Behind them, Foskey, Justin Ademilola and Oghoufo will form a reliable rotation. Foskey has all the makings of becoming the next star Irish end, Ademilola held up in the stiffest of atmospheres 14 months ago, and Oghoufo has progressed from Defensive Scout Team Player of the Year in 2018 to a consistent role player in 2019. Next emerge the unknowns, namely Wardlow and Osafo-Mensah. One has not earned notable playing time in three seasons, and the other is simply on the traditional path.
If anyone will shift the tiers at defensive end, it will not be Ehrensberger, who simply needs to get to work developing as soon as possible, but rather Botelho.

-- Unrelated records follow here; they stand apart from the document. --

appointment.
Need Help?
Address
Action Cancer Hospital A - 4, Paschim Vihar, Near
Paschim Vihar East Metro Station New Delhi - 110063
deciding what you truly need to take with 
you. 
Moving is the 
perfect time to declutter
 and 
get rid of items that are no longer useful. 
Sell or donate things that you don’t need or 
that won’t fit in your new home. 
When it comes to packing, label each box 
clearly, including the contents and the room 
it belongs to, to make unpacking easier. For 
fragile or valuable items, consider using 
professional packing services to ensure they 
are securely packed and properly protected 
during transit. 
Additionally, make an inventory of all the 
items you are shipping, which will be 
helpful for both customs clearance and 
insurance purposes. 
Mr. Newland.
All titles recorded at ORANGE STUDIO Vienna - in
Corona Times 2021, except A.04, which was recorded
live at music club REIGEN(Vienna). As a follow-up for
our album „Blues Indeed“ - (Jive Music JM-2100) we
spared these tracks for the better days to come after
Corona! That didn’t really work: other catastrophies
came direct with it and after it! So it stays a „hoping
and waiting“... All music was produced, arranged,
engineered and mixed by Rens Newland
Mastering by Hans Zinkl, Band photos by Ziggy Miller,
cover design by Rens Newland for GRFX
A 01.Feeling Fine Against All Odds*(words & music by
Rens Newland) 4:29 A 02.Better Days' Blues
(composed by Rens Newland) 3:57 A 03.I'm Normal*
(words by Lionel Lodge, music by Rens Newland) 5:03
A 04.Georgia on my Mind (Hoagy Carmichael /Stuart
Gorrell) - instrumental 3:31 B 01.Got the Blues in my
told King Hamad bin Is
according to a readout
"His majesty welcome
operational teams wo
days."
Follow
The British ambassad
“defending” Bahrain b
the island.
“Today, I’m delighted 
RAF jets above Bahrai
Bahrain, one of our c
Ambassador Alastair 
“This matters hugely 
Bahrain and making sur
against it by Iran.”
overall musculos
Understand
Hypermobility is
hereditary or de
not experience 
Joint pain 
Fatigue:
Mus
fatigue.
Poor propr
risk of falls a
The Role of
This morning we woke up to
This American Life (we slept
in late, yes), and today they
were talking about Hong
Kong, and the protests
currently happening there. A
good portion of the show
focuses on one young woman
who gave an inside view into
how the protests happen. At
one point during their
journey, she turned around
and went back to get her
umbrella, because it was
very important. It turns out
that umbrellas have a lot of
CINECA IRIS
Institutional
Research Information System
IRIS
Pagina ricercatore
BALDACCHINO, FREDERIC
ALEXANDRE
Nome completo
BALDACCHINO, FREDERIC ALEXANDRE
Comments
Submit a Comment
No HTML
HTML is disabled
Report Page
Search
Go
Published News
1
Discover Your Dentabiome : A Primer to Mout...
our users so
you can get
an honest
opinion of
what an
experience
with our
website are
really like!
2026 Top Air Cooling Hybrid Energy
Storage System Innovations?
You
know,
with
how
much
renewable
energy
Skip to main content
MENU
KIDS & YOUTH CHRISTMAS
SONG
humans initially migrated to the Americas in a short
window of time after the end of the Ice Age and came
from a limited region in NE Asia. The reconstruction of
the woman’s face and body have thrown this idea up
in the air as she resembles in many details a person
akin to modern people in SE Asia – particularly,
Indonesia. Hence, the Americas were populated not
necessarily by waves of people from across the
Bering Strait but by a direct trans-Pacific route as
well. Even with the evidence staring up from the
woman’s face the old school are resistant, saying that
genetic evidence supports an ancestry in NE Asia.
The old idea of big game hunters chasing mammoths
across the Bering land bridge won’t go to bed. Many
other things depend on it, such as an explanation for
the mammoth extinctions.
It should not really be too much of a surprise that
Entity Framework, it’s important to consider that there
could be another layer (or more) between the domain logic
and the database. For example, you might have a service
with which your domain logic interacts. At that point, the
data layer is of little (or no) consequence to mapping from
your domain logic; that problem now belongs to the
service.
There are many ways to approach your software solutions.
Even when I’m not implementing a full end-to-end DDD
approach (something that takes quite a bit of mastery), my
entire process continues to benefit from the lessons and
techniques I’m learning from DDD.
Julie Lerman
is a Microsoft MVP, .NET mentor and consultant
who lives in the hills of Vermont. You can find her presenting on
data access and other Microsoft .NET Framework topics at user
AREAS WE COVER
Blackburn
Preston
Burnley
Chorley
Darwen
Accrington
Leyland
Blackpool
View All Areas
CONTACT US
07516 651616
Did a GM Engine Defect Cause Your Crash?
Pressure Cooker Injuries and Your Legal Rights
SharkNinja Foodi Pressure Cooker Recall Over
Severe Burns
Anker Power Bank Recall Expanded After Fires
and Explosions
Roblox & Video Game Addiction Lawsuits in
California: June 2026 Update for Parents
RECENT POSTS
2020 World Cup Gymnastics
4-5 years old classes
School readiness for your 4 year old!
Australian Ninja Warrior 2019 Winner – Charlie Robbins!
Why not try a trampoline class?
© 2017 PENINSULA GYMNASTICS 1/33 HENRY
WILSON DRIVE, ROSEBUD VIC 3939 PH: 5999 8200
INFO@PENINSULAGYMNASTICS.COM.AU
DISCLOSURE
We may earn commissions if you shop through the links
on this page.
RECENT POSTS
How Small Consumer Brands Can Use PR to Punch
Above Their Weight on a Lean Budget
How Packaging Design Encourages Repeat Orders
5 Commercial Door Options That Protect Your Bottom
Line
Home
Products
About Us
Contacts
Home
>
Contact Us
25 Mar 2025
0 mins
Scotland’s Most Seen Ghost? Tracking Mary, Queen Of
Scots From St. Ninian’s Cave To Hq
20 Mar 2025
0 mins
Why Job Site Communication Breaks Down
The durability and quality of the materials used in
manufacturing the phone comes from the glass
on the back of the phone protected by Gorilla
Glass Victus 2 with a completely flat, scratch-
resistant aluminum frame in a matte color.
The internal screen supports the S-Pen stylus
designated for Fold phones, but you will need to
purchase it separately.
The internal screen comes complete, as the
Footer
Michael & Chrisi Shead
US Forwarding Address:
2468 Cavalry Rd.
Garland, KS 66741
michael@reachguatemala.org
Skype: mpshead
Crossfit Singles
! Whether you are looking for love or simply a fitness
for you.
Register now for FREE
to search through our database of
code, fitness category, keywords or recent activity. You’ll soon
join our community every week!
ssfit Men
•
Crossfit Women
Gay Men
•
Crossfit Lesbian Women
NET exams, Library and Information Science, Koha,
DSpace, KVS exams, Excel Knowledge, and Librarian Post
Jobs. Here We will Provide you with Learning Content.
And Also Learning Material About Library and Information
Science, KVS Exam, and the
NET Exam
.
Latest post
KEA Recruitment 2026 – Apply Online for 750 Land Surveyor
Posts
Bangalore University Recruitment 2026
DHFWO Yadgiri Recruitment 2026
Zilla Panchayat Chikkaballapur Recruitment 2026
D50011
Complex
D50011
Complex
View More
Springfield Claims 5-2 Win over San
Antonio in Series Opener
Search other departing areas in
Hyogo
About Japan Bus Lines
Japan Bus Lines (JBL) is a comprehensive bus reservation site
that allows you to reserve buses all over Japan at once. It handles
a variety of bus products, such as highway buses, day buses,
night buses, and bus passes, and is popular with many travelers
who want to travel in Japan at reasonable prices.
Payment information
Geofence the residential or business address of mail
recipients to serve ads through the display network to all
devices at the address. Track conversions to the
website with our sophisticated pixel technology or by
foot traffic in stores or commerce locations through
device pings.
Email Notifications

Ogundeji is the front-runner to dazzle on April 18, with Foskey and Ademilola next in the theoretical betting odds, but Botelho would be a smart dark horse to monitor.
At tackle, Tagovailoa-Amosa and Hinish have nominal backups to work with in Jayson Ademilola and Lacey, respectively. The returning starters will presumably remain as such, but the roles may end up as shared more than anything else.
This will be Franklin’s first healthy spring and some care may linger to keep him healthy as Cross and Mills get their chances to impress.
However long this current stretch of Irish success lasts, Notre Dame will look back on the defensive end duo of Khalid Kareem and Julian Okwara — as well as Jamir Jones, frankly, given the team-first sacrifice he made last season — as the pieces that changed the Irish defense. As much credit as is understandably and deservedly heaped upon coordinator Clark Lea and his one-year predecessor Mike Elko, Kareem, Okwara, Jones, Hayes and Ogundeji were all in South Bend before their arrival.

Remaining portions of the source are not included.